Our focus group study revealed that the major postpartum concerns of obstetric clinicians might not adequately encompass the concerns of their patients. Clinicians emphasized objective markers of postpartum recovery, and these clinical outcomes did not fully capture all of the domains that were important to the mothers in our focus groups. Results also indicated that providers might not be aware of the extent to which normal physical and emotional consequences of childbirth impact the daily functioning of postpartum women. Other areas of medicine have found that clinician-generated outcome measures fail to account for key functional and quality of life domains in the patients’ experiences of the disease [23, 24]. To address these gaps, several studies have investigated functional domains from the patient’s perspective. These patient-centered outcomes assist in the understanding of the nature of the disease and recovery, and in understanding the implications on patient care [1, 23, 24].

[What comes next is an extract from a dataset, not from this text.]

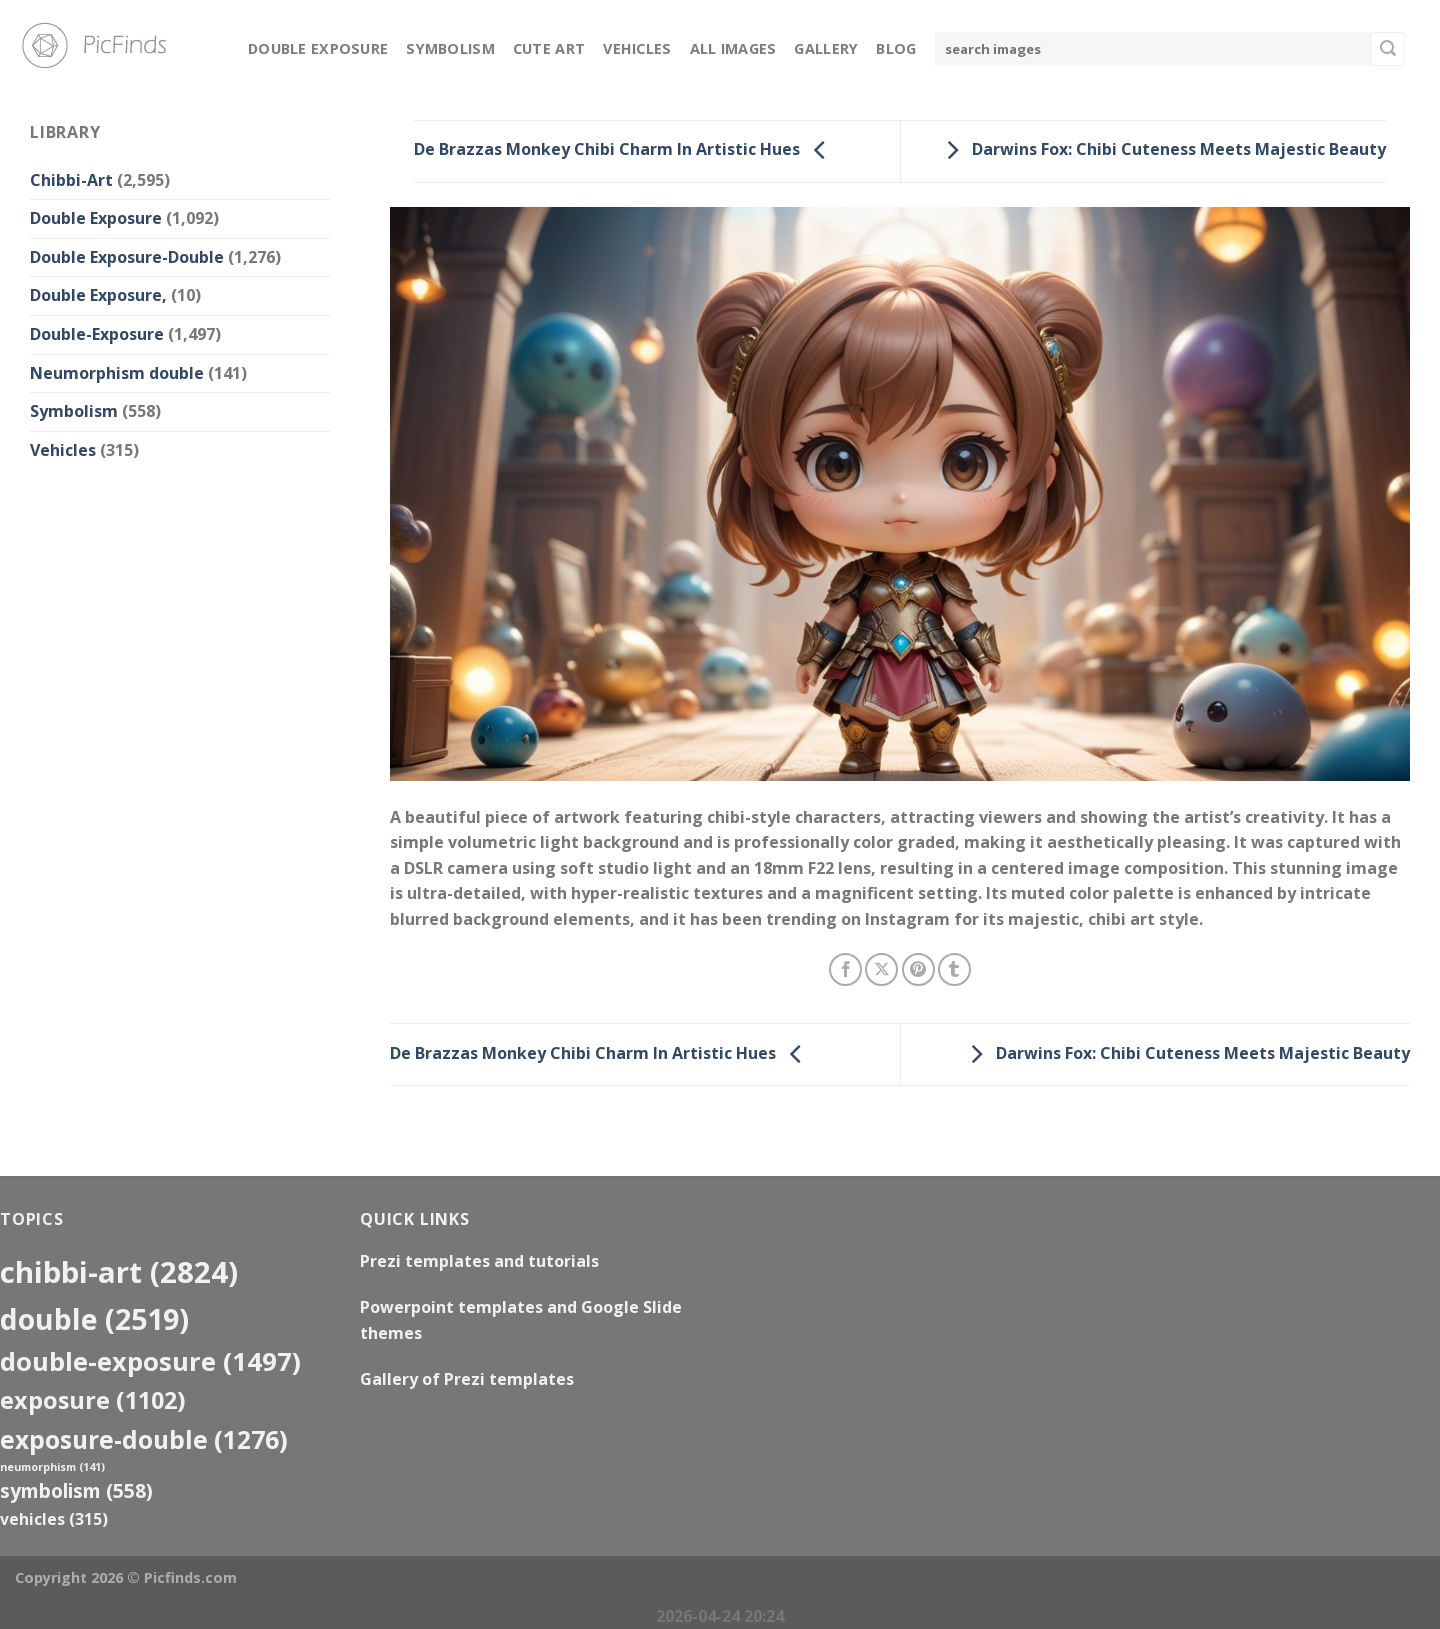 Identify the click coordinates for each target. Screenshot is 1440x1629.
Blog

There are some limitations to our findings. Qualitative research is exploratory in nature and therefore the results of this study may not be generalizable to the population of postpartum women as a whole. We asked mothers (2–12 months postpartum) to think back to their experience immediately following childbirth and their recollections are subject to recall bias. However, the average participant was only 6 months postpartum and studies suggest that postpartum women may actually underreport physical and emotional experiences postpartum [25]. Additional data suggest that maternal recall is reliable compared with the medical record for certain pregnancy-related events such as complications [2628]. Since this data was collected, there has been an advancement of medical homes, which have expressed intent of improving coordination and continuity of care and the enactment of the Affordable Care Act. Although these factors may eventually decrease the lack of continuity of obstetrical care, currently many mothers with Medicaid continue to receive obstetric care from multiple different providers. Focus group participants described important domains of women’s postpartum experiences and highlighted many areas that are relevant to current issues in postpartum care and can inform obstetrical care. The information gathered in these discussions has informed research in this area including a recent randomized trial that found that increased preparation and education for the postpartum experience reduces depressive symptoms among postpartum mothers [29].

Conclusion

Exploring aspects of postpartum recovery from women’s perspectives is an important step to improve patient-centered obstetrical care. This information can be used to enhance providers’ perspectives on the postpartum period and recovery after childbirth. In addition, providers might be better equipped to prepare their patients for the postpartum period, and ultimately improve maternal outcomes.